Adam Solomon

Relationships

Love at First DM

“I need to slow my roll,” Jason says, seemingly as more of an apology than a proclamation. The glow of the 27-year-old’s iPhone X reflects in his glasses as he scrolls through his Instagram direct messages. He’s newly single and is taking advantage of the simplicity the app provides when beginning new conversations with women on the fringes of his social circle. The communications are respectful, straightforward—both things he appreciates in reciprocating messages—and insightful; he chats with one woman about hip hop, asks another about her interior design aesthetic. The DMs never exceed a few exchanges before Jason gets to the point: to take these conversations into the real world.

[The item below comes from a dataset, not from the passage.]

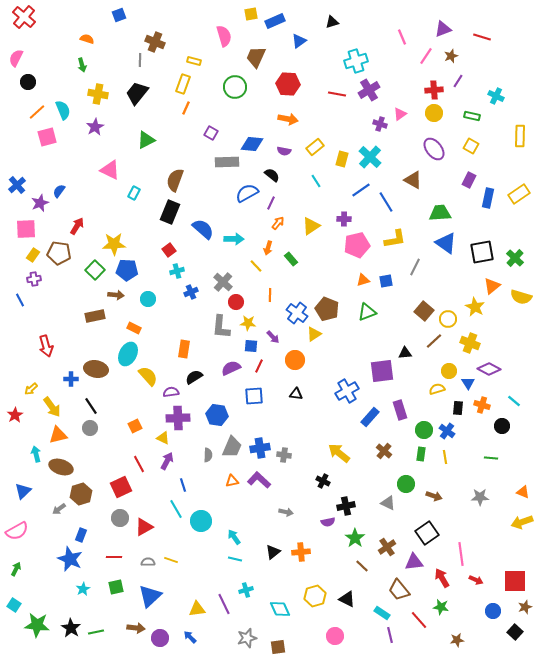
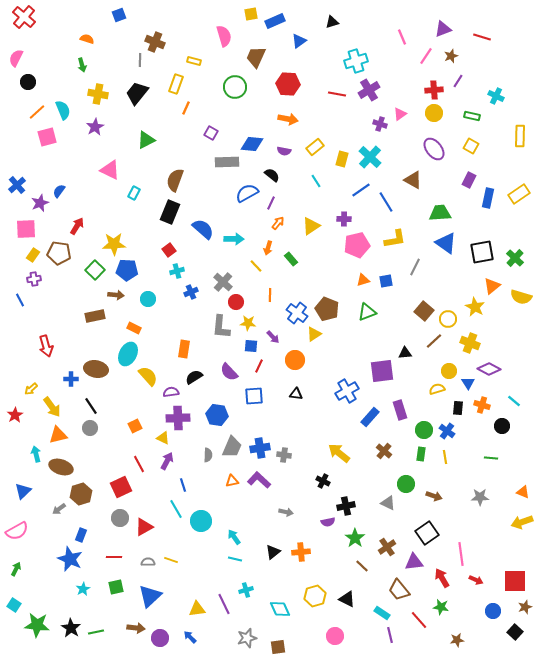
yellow rectangle at (183, 84): moved 7 px left
purple semicircle at (231, 368): moved 2 px left, 4 px down; rotated 108 degrees counterclockwise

He’s gotten varied responses from this approach ranging from a one-time makeout session to an upcoming date. Regardless of his metric of success, Jason sees DMing as a gateway into a potential romantic interest’s personality, a healthy shrinkage of the world around him, a digital version of approaching a stranger at the bar. “It’s a way of exploring a lot of possibilities that might normally not be possibilities,” he says. “It opens a lot more doors to create a spark, to create more interaction down the line.”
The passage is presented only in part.